---------- Material for the task ----------
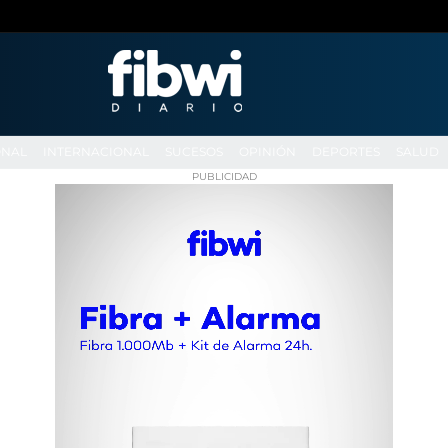
ONAL
INTERNACIONAL
SUCESOS
OPINIÓN
DEPORTES
SALUD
----------
» Task directions
An exact copy of every line above is needed, without the images.

» Output for this exercise
ONAL
INTERNACIONAL
SUCESOS
OPINIÓN
DEPORTES
SALUD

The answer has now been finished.